Predictably, his words triggered clammy hand-wringing among civic boosters, and a cry from the Dolphins ownership for community action (meaning public money). From residents came a sneer of well-deserved skepticism.
The team said it would need about $225 million to improve the stadium by installing a partial roof and adding 3,000 premium seats. The proposed source of the funding would be hotel bed taxes, a traditional slush fund for unpopular boondoggles that enrich sports tycoons and other private industries.
The Dolphins’ latest ploy was revealed last week by CEO Mike Dee. He said the team will seek a new state law that could increase bed taxes in both Miami-Dade and Broward counties, and would allow Broward officials to send its revenues across the county line to help renovate the football stadium.
This is what you call a bifurcated rip-off.
Taxing the tourists who stay in our hotels has always been politically appealing because tourists don’t get to vote. Unfortunately for the Dolphins, the bed-tax revenues in Miami-Dade are an object of fierce and lustful lobbying, and the Florida Marlins struck gold first.
Mathematically challenged county commissioners pledged 40 years’ worth of future hotel taxes to secure bonds for constructing the new Marlins baseball stadium, which is destined to be the costliest mausoleum ever built, and the only one with Jumbotrons.
Facing a drought of public funds, the Dolphins last spring sought to change state law so Miami-Dade could boost its bed tax on tourists from 6 percent to 7 percent. The team had to go all the way to Bradenton to dredge up a legislator willing to sponsor the bill, which never got filed because of opposition from tourist-industry leaders.
Now, the Dolphins are trying a more ambitious scheme, and one reason is competition. Some tourism leaders and Miami Beach officials want to use Miami-Dade bed taxes to refurbish the aging Miami Beach Convention Center, a project that will cost at least $500 million.
That would substantially shrink the Dolphins’ cut of the local pie, so the team’s remedy is to hit up Broward visitors for the rest of the stadium funding.
Dee has won the support of some major hotels, and for the first time he said that Dolphins owner Stephen Ross will actually kick in some dough toward the renovation.
That’s a real heartwarming gesture — sort of like offering to repaint your own house if the neighbors first agree to build you a new five-bedroom wing.
For obvious reasons, the Dolphins’ lobbyists would rather go straight to the Legislature than let a bed-tax grab appear on a public ballot, where it would be drop-kicked into oblivion. South Floridians are fed up with tax dollars being diverted as a welfare stream for wealthy owners of sports franchises.
The roster of multimillion-dollar giveaways is long and shameful — the Panthers hockey arena, the Homestead speedway, the Grand Prix at Bicentennial Park, and two (count ’em) basketball arenas for the Miami Heat. The football stadium itself already enjoys hefty tax exemptions secured by former owner Wayne Huizenga.
Ironically, the fate of the Dolphins’ bed-tax gambit will rest with a state Legislature controlled by self-proclaimed tax haters.

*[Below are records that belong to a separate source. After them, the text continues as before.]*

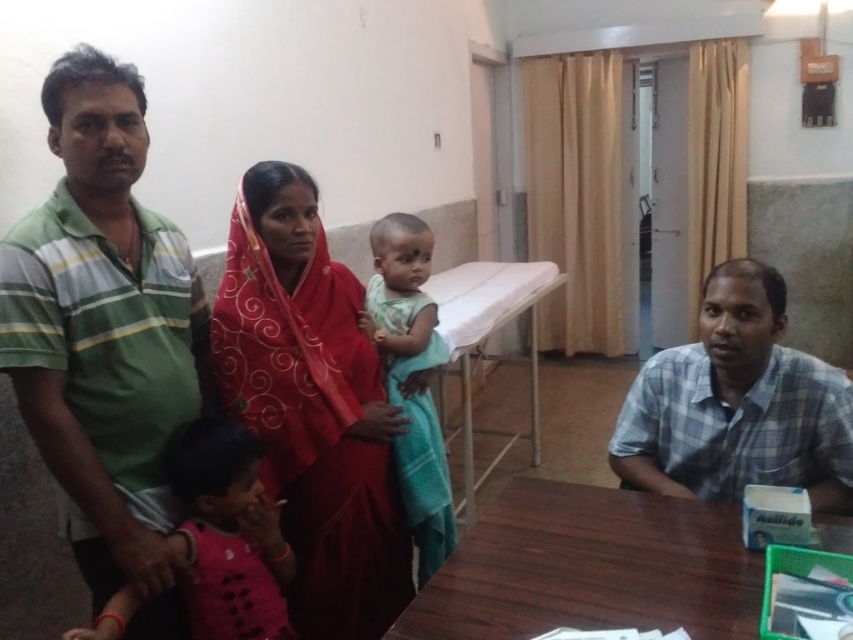 Which is in front, point (421, 612) or point (763, 394)?

Point (421, 612)

Who is lower down, brown wooden table at lower right or blue plaid shirt at right?

brown wooden table at lower right is lower down.

Between point (722, 536) and point (714, 336), which one is positioned in front?

Point (722, 536)

I want to click on brown wooden table at lower right, so click(x=590, y=566).

Can you confirm if matte green shirt at left is positioned to the left of pink fabric cloth at lower left?

Yes, matte green shirt at left is to the left of pink fabric cloth at lower left.

Is point (161, 221) positioned after point (265, 616)?

That is True.

Between point (126, 237) and point (259, 449), which one is positioned in front?

Point (126, 237) is in front.

Identify the location of matte green shirt at left. (106, 337).

Who is higher up, matte green shirt at left or blue plaid shirt at right?

matte green shirt at left is higher up.

Can you confirm if matte green shirt at left is positioned to the left of blue plaid shirt at right?

Yes, matte green shirt at left is to the left of blue plaid shirt at right.

Is point (55, 328) positioned before point (723, 355)?

Yes, point (55, 328) is closer to viewer.

Where is `matte green shirt at left`? matte green shirt at left is located at coordinates (106, 337). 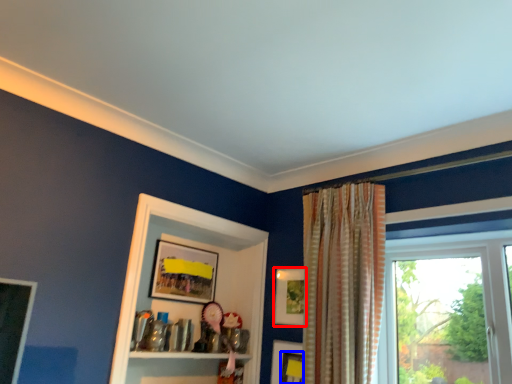 Question: Which of the following is the farthest to the observer, picture frame (highlighted by a red box) or picture frame (highlighted by a blue box)?

Choices:
 (A) picture frame
 (B) picture frame

Answer: (A) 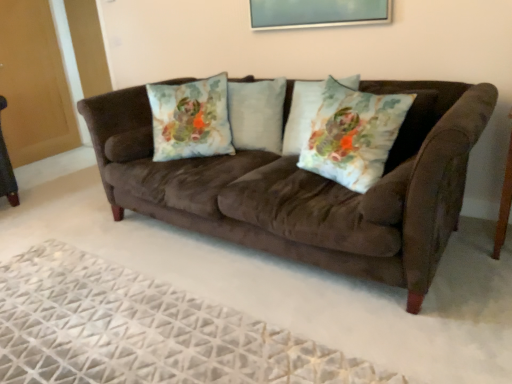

Even lawmakers who are ardent football fans should think twice before endorsing such an outrageous handout, and risk being blog-whipped as hypocrites.
So far, the normally vocal Tea Party has failed to weigh in on the stadium-funding controversy. It will be interesting to see if its fabled commitment to save common folk from unfair taxes extends to Miami tourists seeking a hotel room.